Гость молчал. Казалось, он протянет сейчас: "Я ма-ла-холь-ный".

– Наше возвращение – поиски смысла бытия. Евреи живут со сверхзадачей, во всяком случае, сколько помню себя, это чувство не покидало меня.

– В России я, быть может, с вами согласился бы, а здесь нет. Тут приходится много работать: машканту надо выплачивать и жить не на что.

– "В поте лица будешь есть хлеб свой". Быть учителем – не самый плохой вариант.

– Вы не знаете израильских школьников, они вам такое скажут... А если мы действительно избранный народ, у нас должно быть особое государство.

– Вот и внесите вклад в эту особость. Некоторые раввины считали, что сначала придет Машиах, а потом евреи соберутся на Святой земле. Многие спаслись бы от нацистов, если бы это мнение не приостановило заселение Израиля. В каждом еврее есть часть Машиаха, и никто кроме нас не обустроит наш дом. Конечно, мы зависим от политики государства, оно часто прикидывается "чайником" и не отлавливает мошенников. Помните, как в ТАНАХе сказано: "Всякий покусившийся на чужой виноградник лучшим из виноградников своих заплатит". И вообще, я не понимаю, что происходит, – посадят террориста, потом выпустят, убийства людей стали делом обыденным.

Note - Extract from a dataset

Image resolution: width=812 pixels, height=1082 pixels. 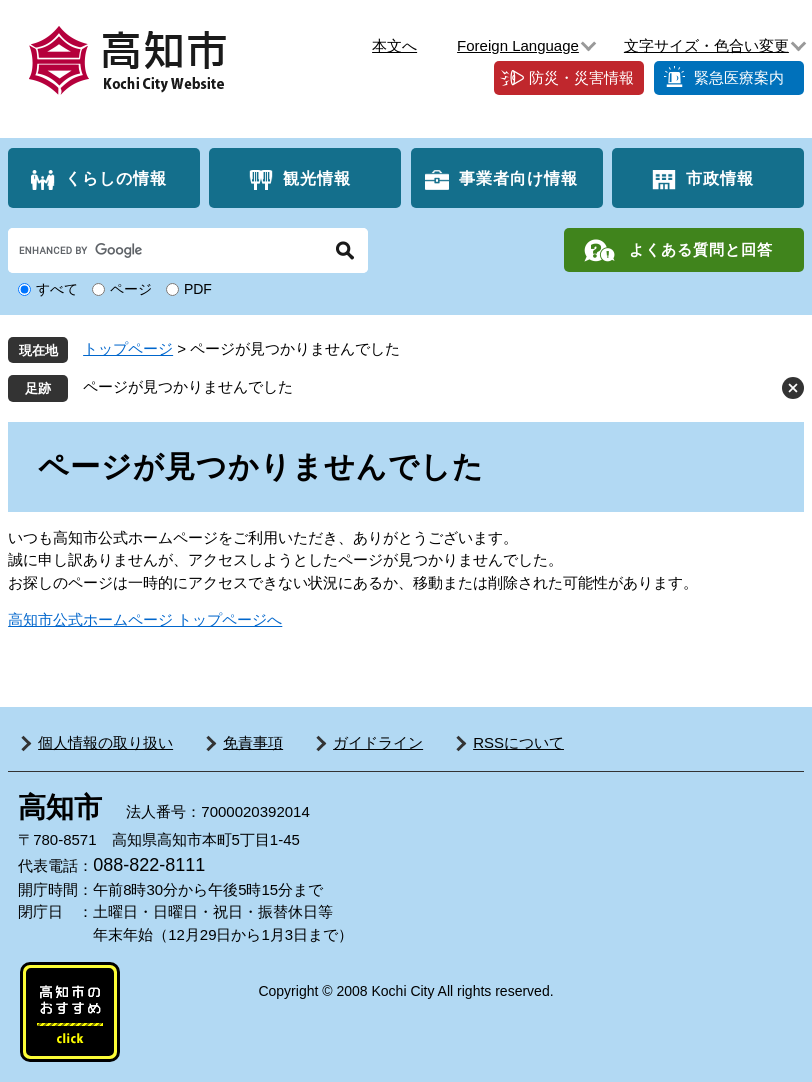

– Ладно, – вяло отозвался гость, – но почему, если иудаизм – истина, она не стала очевидной для всех?

– Наверное, иудаизм мало кто знает по-настоящему, в России мы к нему пробирались через христианство. Наша вера – диалог человека с Творцом без посредника, это образ жизни. Но, если праведность подменяют слепым следованием традициям, получается что-то вроде театрального действа, ежедневного ритуала. Когда евреи, наконец, покажут пример настоящей праведности, иудаизм станет истиной для всех. Не зря же Всевышний открыл себя нашему народу, собрал нас спустя тысячелетия и вновь поставил перед не решенной задачей нравственного и духовного совершенства. Вот тогда нам не придется доказывать свое завещанное Торой право наследия.

Вглядываюсь в гостя: тонкие, не знающие мужской работы руки, увеличенные толстыми стеклами очков глаза, изящно подстриженная бородка – эстет и мечтатель.

– Если Бог один, значит, и истина одна, – настаивает Гади, – значит, для всех должна быть одна религия.

– Но у всех разный исторический опыт.

– Есть объективные ценности помимо иудаизма. Например, весь мир признал античную философию.

– Античная философия не только не исключает Единого евреев, но предполагает Его. Помните, Сократ высшим достоинством человека считал добродетельную жизнь.

– Я за личность, за право каждого на индивидуальность, а Тора основывается на общности, стадном сознании.

– Наоборот, Тора начинается с личности и индивидуального выбора. Обретший смысл жизни в Боге Авраам стал родоначальником экзистенциального сознания. Уникальностью и неповторимостью каждой души объясняется запрет пересчитывать евреев. Что же касается стадного сознания, авторитарности – нет у евреев начальника кроме Творца. И у каждого свое понимание Торы, шестьсот с лишним тысяч присутствовали у горы Синай, когда Всевышний давал Закон своему народу, и столько же ликов у Торы.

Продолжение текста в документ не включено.